Program Agrowisata Skenario PT. EMM di Beutong Ateuh Banggalang

Oleh
Aksi solidaritas mahasiswa tolak tambang, PT EMM.

Nagan Raya,Asatu.top –   Pemerintah Nagan Raya telah menyusun proposal Penetapan Beutong Ateuh Banggalang Sebagai Kawasan Pedesaan Agrowisata. dari program ini dimaksudkan untuk memeratakan dinamika masyarakat dan perekonomian warga, khususnya sektor pertanian.

Kawasan agrowisata ini memadukan konsepsi pendekatan pembangunan dengan menitikberatkan pada tiga agenda kegiatan pembangunan, yaitu; pendekatan revitalisasi dan pembangunan ekonomi berbasis pada komoditas pertanian unggulan, pendekatan fungsi ruang dalam hirarki pusat pertumbuhan (desa-kecamatan-kabupaten), serta pendekatan sektoral pembangunan infrastruktur dasar.

Tindaklanjut dari proposal tersebut, mulai tanggal 23 – 29 Oktober 2018 diselenggarakan berbagai kegiatan di Kementerian Desa, Pembangunan Daerah Tertinggal dan Transmigrasi Republik Indonesia, Kabupaten Garut Jawa Barat, dan di Sumedang Jawa Barat.
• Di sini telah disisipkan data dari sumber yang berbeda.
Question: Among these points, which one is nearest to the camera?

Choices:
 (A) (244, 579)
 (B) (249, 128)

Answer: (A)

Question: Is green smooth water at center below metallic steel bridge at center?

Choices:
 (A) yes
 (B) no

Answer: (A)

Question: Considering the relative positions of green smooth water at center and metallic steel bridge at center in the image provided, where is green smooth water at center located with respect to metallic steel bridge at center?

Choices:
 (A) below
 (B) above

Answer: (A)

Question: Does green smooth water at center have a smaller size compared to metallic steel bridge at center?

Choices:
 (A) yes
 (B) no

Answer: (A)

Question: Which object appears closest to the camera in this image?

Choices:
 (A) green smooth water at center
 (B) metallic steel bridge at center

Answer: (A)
Kegiatan ini diikuti oleh Asisten Ekonomi dan Pembangunan Pemerintah Nagan Raya, Setdakab Nagan Raya, Bappeda Kabupaten Nagan Raya, DPMGP4 Kabupaten Nagan Raya, Camat Beutong Ateuh Banggalang, 4 orang Geuchik dalam Kecamatan Beutong Ateuh Banggalang, dan Tokoh Pemuda.
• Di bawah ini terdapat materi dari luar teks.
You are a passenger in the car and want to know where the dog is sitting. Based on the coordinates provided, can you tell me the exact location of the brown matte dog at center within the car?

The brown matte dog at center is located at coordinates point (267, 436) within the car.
Dengan itu,  Generasi Beutong Ateuh Banggalang (GBAB) mengkritisi keras program dan kegiatan tersebut. Karena bagi masyarakat Beutong Ateuh Banggalang persoalan yang paling mendasar saat ini adalah mengusir PT. Emas Mineral Murni (PT. EMM) yang mengambil hutan dan lahan seluas 10.000 ha di Beutong Ateuh Banggalang dan dua kecamatan di Aceh Tengah.

“Untuk apa program Agrowisata, sedangkan lahan pertanian kami lebih dari 200 ha masuk dalam area izin PT. EMM Justru kami mencurigai, proposal tersebut diperuntukan dan bagian dari program sosial PT. EMM untuk melunakkan hati masyarakat agar menerima kegiatan pertambangan,” katanya  Ketua GBAB, Zakaria melalui rilisnya yang di terima Asatu.top, Sabtu, (20/10).

Sambungnya, Terlebih dalam agenda kunjungan tersebut ikut membahas terkait hubungan histori (Cut Nyak Dhien) Nagan Raya dan Sumedang Jawa Barat. Dimana selama ini, mempertahankan situs sejarah Cut Nyak Dhien bagian dari alasan menolak tambang PT. EMM.

Maka itu, GBAB mendesak  kepada 4 orang Geuchik dalam Kecamatan Beutong Ateuh Banggalang untuk tidak menghadiri kegiatan tersebut. GBAB mengkhawatirkan kehadiran 4 orang Geuchik dalam acara tersebut menjadi ruang negosiasi dengan PT. EMM untuk menerima tambang, dimana saat ini seluruh masyarakat di empat desa yang dipimpin geuchik tersebut telah menandatangani petisi penolkan tambang.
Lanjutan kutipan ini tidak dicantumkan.